Archives of the Mayor's Press Office

FOR IMMEDIATE RELEASE
Date: Monday, December 10, 2001
Release # 389-01

Contact: Matthew Higgins / Peter C. Fenty (212) 788-2958


MAYOR GIULIANI SIGNS BILL RENAMING MANHATTAN'S EAST RIVER PARK
"JOHN V. LINDSAY/EAST RIVER PARK"



The first bill before me today is Introductory Number 884, sponsored by Speaker Vallone in conjunction with my Administration. The bill would rename Manhattan's East River Park "John V. Lindsay/East River Park."

John V. Lindsay, the 103rd Mayor of our City, was born in Manhattan on November 24, 1921. He attended St. Paul Preparatory School in Concord, New Hampshire and Yale University. After his graduation from Yale in 1943, Mayor Lindsay entered the military and served admirably for the duration of the Second World War. In 1946 he returned to Yale to earn his law degree.

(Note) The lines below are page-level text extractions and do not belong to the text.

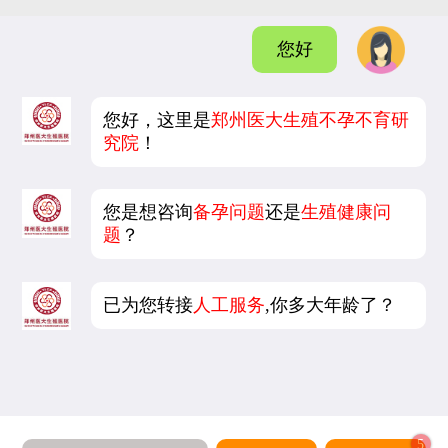
您好
您好，这里是
郑州医大生殖不孕不育研
究院
！
您是想咨询
备孕问题
还是
生殖健康问
题
？
已为您转接
人工服务
,你多大年龄了？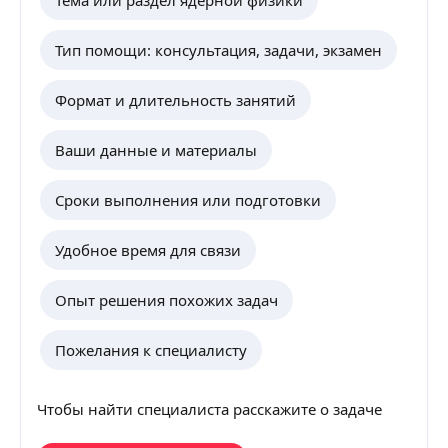
Тема или раздел ядерной физики
Тип помощи: консультация, задачи, экзамен
Формат и длительность занятий
Ваши данные и материалы
Сроки выполнения или подготовки
Удобное время для связи
Опыт решения похожих задач
Пожелания к специалисту
Чтобы найти специалиста расскажите о задаче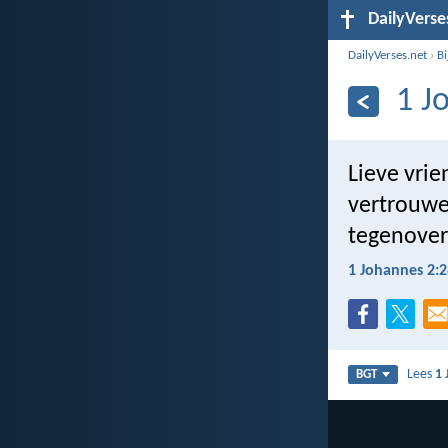
DailyVerse
DailyVerses.net
›
B
1 J
Lieve vri
vertrouwe
tegenover
1 Johannes 2:2
Lees
1 
BGT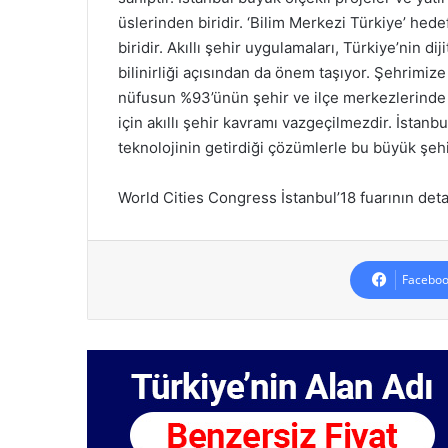
üslerinden biridir. ‘Bilim Merkezi Türkiye’ he
biridir. Akıllı şehir uygulamaları, Türkiye’nin d
bilinirliği açısından da önem taşıyor. Şehrimize 
nüfusun %93’ünün şehir ve ilçe merkezlerinde y
için akıllı şehir kavramı vazgeçilmezdir. İstanbul
teknolojinin getirdiği çözümlerle bu büyük şehi
World Cities Congress İstanbul’18 fuarının det
Faceboo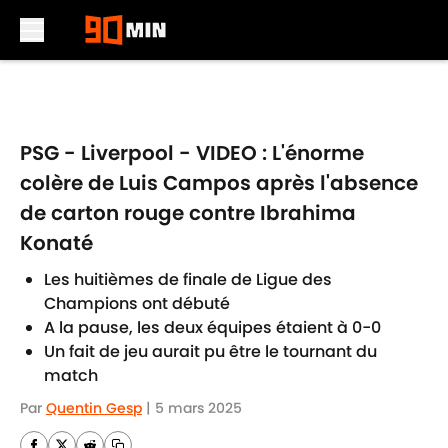
Skip to main content
PSG - Liverpool - VIDEO : L'énorme
colère de Luis Campos après l'absence
de carton rouge contre Ibrahima
Konaté
Les huitièmes de finale de Ligue des
Champions ont débuté
A la pause, les deux équipes étaient à 0-0
Un fait de jeu aurait pu être le tournant du
match
Par
Quentin Gesp
|
5 mars 2025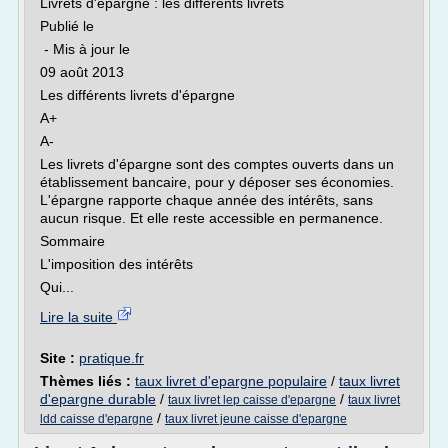
Livrets d'épargne : les différents livrets
Publié le
- Mis à jour le
09 août 2013
Les différents livrets d'épargne
A+
A-
Les livrets d'épargne sont des comptes ouverts dans un
établissement bancaire, pour y déposer ses économies.
L'épargne rapporte chaque année des intérêts, sans
aucun risque. Et elle reste accessible en permanence.
Sommaire
L'imposition des intérêts
Qui...
Lire la suite
Site :
pratique.fr
Thèmes liés :
taux livret d'epargne populaire
/
taux livret
d'epargne durable
/
/
taux livret lep caisse d'epargne
taux livret
/
ldd caisse d'epargne
taux livret jeune caisse d'epargne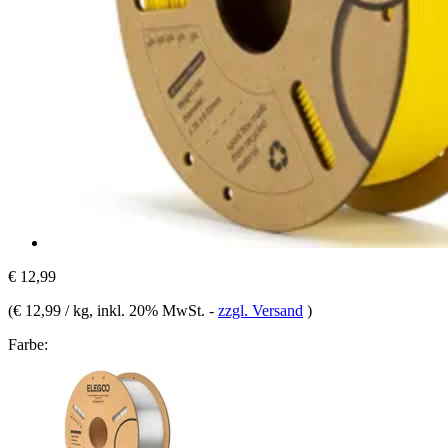
€ 12,99
(
€ 12,99 / kg
, inkl. 20% MwSt.
-
zzgl. Versand
)
Farbe: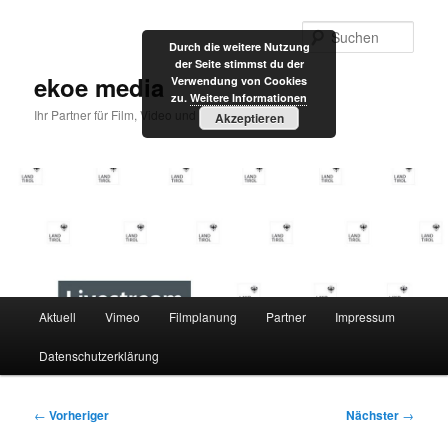
Zum
primären
Such
Durch die weitere Nutzung
Inhalt
der Seite stimmst du der
springen
ekoe media
Verwendung von Cookies
zu.
Weitere Informationen
Ihr Partner für Film, Video und Internet
Akzeptieren
Hauptmenü
Aktuell
Vimeo
Filmplanung
Partner
Impressum
Datenschutzerklärung
Beitragsnavigation
←
Vorheriger
Nächster
→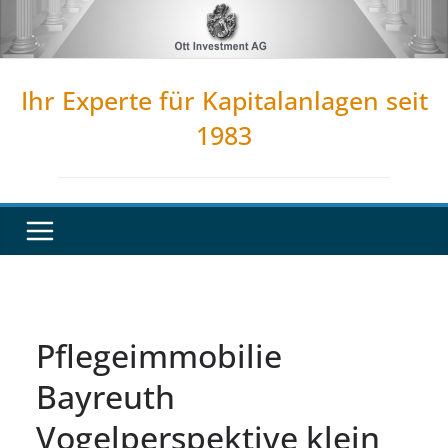
Zum
Inhalt
springen
Ihr Experte für Kapitalanlagen seit
1983
Pflegeimmobilie
Bayreuth
Vogelperspektive klein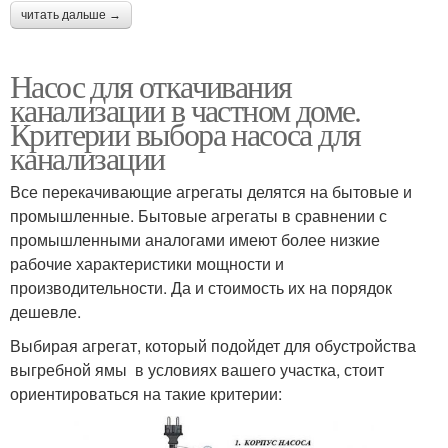
читать дальше →
Насос для откачивания
канализации в частном доме.
Критерии выбора насоса для
канализации
Все перекачивающие агрегаты делятся на бытовые и
промышленные. Бытовые агрегаты в сравнении с
промышленными аналогами имеют более низкие
рабочие характеристики мощности и
производительности. Да и стоимость их на порядок
дешевле.
Выбирая агрегат, который подойдет для обустройства
выгребной ямы в условиях вашего участка, стоит
ориентироваться на такие критерии: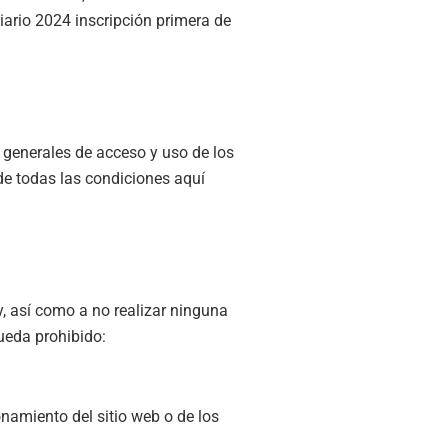
diario 2024 inscripción primera de
 generales de acceso y uso de los
 de todas las condiciones aquí
y, así como a no realizar ninguna
ueda prohibido:
onamiento del sitio web o de los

In 1958, Mayor Lindsay made his first foray into elective politics with a successful run for Congress. For four terms, he represented Manhattan's 17th Congressional District, known as the Silk Stocking District. In 1965 he ran for Mayor and became the City's first Republican chief executive since Fiorello La Guardia had won City Hall thirty years earlier.

John Lindsay's two terms spanned some of the most difficult years New York City and the nation have ever known. He struggled to hold together a City undergoing enormous social and economic changes. While his times and legacy are the subject of much debate and discussion, few question Mayor Lindsay's character and good intentions. He believed in a New York that shows compassion for the less fortunate and promises equal opportunity to all. He fought doggedly for civil rights and racial harmony, and he helped to keep New York's diverse populations calm during a time when race riots were exploding in cities across the country. It is little wonder that Lindsay was the Mayor who first called his job "the second toughest in America." In spite of it all, John Lindsay remained a sign of optimism for all New Yorkers.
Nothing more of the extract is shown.